When Kristin sang “Blue Vapor” with me, her choice of harmony note was something that I would never have chosen, I think because of my background listening to old-time country and old music in general. I really go to the third or the fifth, and she came in on the fourth, I think, and it was so beautiful and completely transformed the ending of that song. It’s an example of how, when you choose your collaborators wisely, it’s because you trust them to come up with something that you wouldn’t. I can sing harmonies until the cows come home, but I wanted different types of harmonies, and Angel’s harmony on “For My Crimes” on the chorus was different than the one I had written, and I thought it was really beautiful. So you just learn people’s strengths, I guess.

A lot of the time when I’m listening to your songs, I feel like there’s a portent about them. I don’t necessarily mean ominous portent, it’s more of a weight on them, and I’m wondering, where is the pressure coming from?

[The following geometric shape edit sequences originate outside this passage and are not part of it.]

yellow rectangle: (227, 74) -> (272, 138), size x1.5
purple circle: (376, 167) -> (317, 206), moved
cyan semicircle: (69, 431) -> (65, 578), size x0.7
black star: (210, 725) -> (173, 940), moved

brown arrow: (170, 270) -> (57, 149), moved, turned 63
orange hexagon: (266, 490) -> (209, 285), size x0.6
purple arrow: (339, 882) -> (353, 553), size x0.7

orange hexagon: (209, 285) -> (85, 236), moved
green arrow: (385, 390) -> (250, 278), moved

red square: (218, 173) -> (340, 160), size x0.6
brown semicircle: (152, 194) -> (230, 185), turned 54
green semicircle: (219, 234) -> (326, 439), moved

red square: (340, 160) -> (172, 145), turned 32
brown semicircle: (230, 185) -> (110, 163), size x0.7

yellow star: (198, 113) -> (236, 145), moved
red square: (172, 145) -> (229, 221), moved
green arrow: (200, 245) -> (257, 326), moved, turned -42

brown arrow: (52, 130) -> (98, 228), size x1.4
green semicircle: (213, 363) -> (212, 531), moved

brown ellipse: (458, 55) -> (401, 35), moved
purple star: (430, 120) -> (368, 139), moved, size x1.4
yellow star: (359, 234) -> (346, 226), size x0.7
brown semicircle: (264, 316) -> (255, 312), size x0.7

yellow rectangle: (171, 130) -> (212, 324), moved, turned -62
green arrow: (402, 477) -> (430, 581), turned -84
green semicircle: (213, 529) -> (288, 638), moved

Yeah, I guess I just…you know the expression “go hard”? I really just go for it in my songs. I guess I’m attracted to intense emotions. I’m an emotional artist type, and for whatever reason, I’ve always been drawn to the dark side of things. It’s just genetic or something. I always like the sad songs on every record. It’s an aesthetic inclination for me. It isn’t a life choice. I do mostly write my best material when I’m going through something in my life, because songwriting for me is almost a medicine, and I don’t want to perpetuate that myth of the tortured artist, because I actually don’t believe in that, and I believe very much in hard work and persevering. But I think it’s sometimes easier to write a good song when you have something to write about.

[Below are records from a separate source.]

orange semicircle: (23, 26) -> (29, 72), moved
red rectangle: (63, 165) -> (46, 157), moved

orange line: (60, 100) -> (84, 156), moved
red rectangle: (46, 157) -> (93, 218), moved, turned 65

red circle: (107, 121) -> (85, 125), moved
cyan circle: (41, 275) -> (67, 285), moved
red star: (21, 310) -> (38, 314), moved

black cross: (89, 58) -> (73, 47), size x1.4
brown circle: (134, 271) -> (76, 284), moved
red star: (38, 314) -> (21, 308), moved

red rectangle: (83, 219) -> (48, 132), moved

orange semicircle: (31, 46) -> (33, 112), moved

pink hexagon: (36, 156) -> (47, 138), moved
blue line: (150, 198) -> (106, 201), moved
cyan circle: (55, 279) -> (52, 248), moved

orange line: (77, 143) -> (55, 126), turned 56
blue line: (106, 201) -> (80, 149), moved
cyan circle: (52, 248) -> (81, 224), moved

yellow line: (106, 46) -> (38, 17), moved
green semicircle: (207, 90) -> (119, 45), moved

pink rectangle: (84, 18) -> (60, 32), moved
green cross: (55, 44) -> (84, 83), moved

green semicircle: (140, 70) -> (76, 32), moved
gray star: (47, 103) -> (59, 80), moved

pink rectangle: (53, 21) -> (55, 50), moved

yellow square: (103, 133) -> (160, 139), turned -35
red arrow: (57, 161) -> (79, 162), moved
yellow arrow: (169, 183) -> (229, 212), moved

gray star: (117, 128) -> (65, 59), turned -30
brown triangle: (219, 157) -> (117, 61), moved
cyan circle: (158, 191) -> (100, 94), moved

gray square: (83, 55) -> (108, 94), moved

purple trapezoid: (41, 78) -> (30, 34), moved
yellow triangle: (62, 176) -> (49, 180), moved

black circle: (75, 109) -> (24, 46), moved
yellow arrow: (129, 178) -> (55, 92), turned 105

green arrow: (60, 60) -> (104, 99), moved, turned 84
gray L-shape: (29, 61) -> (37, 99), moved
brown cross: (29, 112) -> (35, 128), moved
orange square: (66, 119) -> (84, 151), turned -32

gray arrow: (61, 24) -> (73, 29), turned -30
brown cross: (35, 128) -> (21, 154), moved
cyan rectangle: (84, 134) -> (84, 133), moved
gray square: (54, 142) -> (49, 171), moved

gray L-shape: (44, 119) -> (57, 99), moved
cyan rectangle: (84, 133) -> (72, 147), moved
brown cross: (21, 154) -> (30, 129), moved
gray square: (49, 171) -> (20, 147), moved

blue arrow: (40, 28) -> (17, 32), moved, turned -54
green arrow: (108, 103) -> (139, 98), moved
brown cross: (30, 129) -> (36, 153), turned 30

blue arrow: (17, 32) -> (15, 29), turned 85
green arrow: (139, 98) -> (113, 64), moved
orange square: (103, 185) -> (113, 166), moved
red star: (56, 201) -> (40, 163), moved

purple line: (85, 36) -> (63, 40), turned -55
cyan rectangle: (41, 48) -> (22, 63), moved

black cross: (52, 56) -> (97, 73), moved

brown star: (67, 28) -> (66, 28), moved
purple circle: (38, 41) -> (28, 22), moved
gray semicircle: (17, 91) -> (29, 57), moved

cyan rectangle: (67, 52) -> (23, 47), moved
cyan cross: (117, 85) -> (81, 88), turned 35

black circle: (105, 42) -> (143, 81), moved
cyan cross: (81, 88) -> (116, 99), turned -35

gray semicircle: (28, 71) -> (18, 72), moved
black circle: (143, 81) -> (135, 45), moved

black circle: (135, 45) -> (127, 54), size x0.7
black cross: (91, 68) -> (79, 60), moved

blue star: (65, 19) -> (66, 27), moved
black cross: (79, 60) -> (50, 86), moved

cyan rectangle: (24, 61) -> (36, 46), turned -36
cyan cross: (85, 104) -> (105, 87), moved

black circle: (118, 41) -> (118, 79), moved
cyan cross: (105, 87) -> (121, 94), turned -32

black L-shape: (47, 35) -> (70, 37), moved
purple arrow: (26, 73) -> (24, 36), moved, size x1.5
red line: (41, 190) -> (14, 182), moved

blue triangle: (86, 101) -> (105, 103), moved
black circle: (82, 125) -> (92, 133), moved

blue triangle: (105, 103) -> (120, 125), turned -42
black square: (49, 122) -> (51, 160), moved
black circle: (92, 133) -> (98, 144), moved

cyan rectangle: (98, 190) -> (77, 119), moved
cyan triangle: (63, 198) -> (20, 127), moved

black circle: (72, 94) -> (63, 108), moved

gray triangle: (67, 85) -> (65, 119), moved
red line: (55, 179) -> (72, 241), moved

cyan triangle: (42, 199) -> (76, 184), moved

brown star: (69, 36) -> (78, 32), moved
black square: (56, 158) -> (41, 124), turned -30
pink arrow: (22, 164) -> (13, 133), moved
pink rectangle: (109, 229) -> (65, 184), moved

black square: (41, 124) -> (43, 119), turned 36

To what extent do you think that music can provide a balm for people? Some people expect entertainment and some people expect other things, but I’m wondering to what extent you think it can actually help people?

I think it’s one of the most important balms there is in this world, and even entertaining songs also serve as a balm. I think my interest and my overall view of music has changed since I’ve made record after record after record. I’ve come to really believe in the importance of the art. It’s my whole life’s purpose, really, and I believe that songwriting is one of the most important art forms there is. You go anywhere, and you see that music is just such a unifier. So I guess one of the things I was conscious of in writing this record was that the themes should be relatable. I don’t want to make exclusive art. I don’t want to intentionally write records that will cut people out. I would love as many people to feel something from these as possible. And maybe that’s a difference from my first record, where I was singing Pablo Neruda! You can write a sad, melancholy song and still have it cut through the bones of people without having a body count in it.

Max Winter

Max Winter's reviews have appeared in the Boston Globe, the San Francisco Chronicle, the New York Times, and elsewhere. He is a frequent illustrator for The Rumpus and Cosmonauts Avenue.